On July 4, the Trump administration interjected the Department of Homeland Security into the protests ongoing in Portland—in spite of Associated Press reporting the number of nightly protestors to be less than 100—with no consideration for the questionable legality of these actions. With federal troops withdrawn, however, the actions of the administration—and the reasons behind them—can be called into question. According to two Portland State professors, the actions of the DHS  may not only be questionable, but authoritarian. 

 

“I think it is part of a strategy by the Trump administration to escalate things,” said Dr. Leopoldo Rodriguez, an associate professor of International and Development Studies at PSU. “Trump can probably see the polls, and see the public reaction of his terrible management of the country─in taking care of the [COVID-19] crisis and his terrible response to the Black Lives Matter movement and protests.”

 

Data from RealClearPolitics illustrates the gap between Trump’s falling approval and rising disapproval rating has increased by nearly 20%. A poll by The Washington Post shows a distinction across party lines: about 63% of Republicans prefer he restores security as opposed to deal with the racial divide, and 72% do not believe the police have used enough force in dealing with looters and vandals.

 

“These are tactics that are very, very scary and I think the purpose of that is to scare people—to be quiet, to not be counted, and fully deactivating,” Rodriguez said. “It’s true that this thing about grabbing people, putting them in cars, driving them around and questioning them; that is a kind of tactic that I have seen used in Latin America by authoritarian regimes already about to come to power and after they are in power.”

 

A comparison to Latin America is not unwarranted, considering Operation Condor—a United States-backed campaign of political repression and state terror in South America. This operation generated right-wing, anti-democratic and hyper-militarized regimes in Argentina, Bolivia, Brazil, Chile, Paraguay and Uruguay.

 

Furthermore, the domestic use of authoritarian actions is not unprecedented.

 

“The federal government has intervened numerous times in our nation’s history to quell incidents of domestic unrests,” explained Dr.
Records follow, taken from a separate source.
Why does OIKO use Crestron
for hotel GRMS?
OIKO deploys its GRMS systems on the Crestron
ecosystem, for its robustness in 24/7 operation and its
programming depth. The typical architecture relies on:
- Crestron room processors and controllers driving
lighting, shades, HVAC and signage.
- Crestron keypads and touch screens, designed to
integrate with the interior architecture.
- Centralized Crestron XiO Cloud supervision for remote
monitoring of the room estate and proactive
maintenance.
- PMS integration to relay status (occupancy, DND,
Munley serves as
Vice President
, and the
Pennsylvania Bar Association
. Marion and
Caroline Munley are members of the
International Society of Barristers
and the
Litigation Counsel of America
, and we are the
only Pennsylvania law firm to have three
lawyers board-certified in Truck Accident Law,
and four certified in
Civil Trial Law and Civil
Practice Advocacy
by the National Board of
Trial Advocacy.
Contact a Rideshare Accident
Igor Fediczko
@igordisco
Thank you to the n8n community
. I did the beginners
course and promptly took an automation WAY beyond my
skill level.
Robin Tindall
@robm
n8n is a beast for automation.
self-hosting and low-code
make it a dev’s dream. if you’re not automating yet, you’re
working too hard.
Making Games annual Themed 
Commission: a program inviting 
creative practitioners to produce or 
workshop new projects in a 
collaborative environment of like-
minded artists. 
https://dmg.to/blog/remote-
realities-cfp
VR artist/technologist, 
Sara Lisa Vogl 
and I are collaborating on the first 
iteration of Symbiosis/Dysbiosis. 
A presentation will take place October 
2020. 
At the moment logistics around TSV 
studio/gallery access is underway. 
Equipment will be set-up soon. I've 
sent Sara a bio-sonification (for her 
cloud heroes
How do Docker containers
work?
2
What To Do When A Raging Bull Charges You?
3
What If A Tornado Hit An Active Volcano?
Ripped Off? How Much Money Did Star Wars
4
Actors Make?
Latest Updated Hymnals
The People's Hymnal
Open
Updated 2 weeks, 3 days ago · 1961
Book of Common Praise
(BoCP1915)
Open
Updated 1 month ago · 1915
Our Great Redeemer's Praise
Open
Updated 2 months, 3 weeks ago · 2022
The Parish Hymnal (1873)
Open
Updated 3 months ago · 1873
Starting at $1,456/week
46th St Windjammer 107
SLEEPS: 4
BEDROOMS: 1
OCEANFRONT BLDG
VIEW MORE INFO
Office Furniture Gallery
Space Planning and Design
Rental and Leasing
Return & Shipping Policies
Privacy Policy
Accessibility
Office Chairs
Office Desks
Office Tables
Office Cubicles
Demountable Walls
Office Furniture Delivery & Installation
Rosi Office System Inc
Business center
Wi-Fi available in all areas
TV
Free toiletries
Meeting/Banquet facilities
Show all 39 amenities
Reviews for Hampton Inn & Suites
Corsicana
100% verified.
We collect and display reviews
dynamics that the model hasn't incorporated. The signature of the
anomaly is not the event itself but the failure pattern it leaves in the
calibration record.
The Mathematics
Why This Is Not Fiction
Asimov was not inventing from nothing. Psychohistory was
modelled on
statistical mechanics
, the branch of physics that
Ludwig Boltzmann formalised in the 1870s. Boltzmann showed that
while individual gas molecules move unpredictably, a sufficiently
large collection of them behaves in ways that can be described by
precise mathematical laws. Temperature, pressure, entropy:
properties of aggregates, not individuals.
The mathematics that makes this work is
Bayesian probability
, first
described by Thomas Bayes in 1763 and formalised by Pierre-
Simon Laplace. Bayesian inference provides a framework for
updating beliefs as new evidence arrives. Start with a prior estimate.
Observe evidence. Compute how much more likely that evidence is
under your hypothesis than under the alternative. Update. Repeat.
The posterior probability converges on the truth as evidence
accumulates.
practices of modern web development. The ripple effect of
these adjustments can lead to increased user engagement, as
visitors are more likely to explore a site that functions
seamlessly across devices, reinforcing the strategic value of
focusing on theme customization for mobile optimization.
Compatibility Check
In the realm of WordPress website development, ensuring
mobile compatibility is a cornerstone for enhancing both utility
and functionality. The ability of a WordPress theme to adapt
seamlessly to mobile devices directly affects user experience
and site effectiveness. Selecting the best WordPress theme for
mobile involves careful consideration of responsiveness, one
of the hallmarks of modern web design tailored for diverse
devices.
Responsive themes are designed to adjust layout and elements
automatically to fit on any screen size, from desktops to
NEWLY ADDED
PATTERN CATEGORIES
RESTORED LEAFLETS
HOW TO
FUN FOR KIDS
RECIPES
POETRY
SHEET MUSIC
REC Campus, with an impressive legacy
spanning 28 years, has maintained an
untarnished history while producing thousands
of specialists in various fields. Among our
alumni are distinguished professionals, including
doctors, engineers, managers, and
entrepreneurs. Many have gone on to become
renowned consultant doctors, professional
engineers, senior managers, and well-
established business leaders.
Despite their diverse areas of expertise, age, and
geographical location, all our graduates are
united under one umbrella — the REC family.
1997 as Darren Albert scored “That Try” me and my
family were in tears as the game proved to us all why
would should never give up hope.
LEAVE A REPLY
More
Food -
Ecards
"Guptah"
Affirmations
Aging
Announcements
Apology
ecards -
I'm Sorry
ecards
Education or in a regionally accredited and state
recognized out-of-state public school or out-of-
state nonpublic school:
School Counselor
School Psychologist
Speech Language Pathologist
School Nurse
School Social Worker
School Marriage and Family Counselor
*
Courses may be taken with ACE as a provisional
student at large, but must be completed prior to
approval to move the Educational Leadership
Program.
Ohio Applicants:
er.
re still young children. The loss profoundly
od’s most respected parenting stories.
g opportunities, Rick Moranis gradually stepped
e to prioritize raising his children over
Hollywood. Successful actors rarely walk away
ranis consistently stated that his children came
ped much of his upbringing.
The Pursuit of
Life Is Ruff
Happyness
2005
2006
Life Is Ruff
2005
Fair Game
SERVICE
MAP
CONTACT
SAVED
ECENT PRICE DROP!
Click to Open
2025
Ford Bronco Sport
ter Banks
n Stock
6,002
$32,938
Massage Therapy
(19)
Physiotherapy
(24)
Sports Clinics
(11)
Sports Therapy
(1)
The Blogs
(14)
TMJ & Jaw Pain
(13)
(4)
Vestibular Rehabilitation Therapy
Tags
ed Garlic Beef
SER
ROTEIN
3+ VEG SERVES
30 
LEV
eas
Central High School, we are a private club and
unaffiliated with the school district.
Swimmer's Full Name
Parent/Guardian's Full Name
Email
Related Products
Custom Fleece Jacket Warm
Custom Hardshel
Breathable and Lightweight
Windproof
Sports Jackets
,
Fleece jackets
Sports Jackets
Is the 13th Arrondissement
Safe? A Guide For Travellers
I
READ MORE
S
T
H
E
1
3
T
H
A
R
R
Joshua Eastin, an associate professor of political science at PSU. “Normally what happens is the Insurrection Act of 1807 is used to justify these actions; sometimes, when federal officials are sent, it is at the request of state or local officials […] we also have examples where federal troops have been sent in and local officials have opposed them.”

 

Thomas Jefferson signed the Insurrection Act of 1807, which allowed the federal government to deploy military agents within the U.S. It was last used in the 1992 Los Angeles riots to quell the anger caused by police brutality.

 

Yet, despite having this avenue, the interjection in Portland did not use this rationale.

 

“What’s different about this instance in my mind is that the president is not using the insurrection act to send in national guard troops to enforce federal law,” Eastin said. “What the federal government is doing is sending in non-military personnel—so agents associated with the [DHS] working in the US marshal’s office, customs, and border protection, immigration, and customs enforcement, and the federal protections services—under the auspices of protecting federal property. But this is a very broad interpretation of ‘a threat to federal property.’”

 

“And it’s not entirely clear if it’s legal; one of the consequences of having a huge administrative apparatus like the [DHS] with multiple law enforcement agencies with overlapping administrative duties is that legal justifications can be stretched, or contracted, or contorted to fit particular circumstances and it feels like that’s what’s happening here,” Eastin said. 

 

Determining legality will take time and depend on the decisions of ongoing lawsuits.

 

“I think it’s still quite early yet to call the Trump administration fascist, but I think that it would be appropriate to say there are overlaps with fascist regimes in history,” Eastin said. “So far, it seems that our liberal democratic institutions have been able to withstand much of the assault─in other words, it doesn’t seem that overall the public does not trust the judiciary anymore because the president continues to attack them.”

 

Whether authoritarian tactics devolve into fascism, however, depends on the public.

 

“I don’t want to conflate all authoritarian regimes with fascism; usually, when people mean authoritarian they mean non-democratic,” Eastin said. “It’s not out of the question that were President Trump reelected that we would see things continue to erode to a point that it might be much, much more difficult to retrieve them than it is now.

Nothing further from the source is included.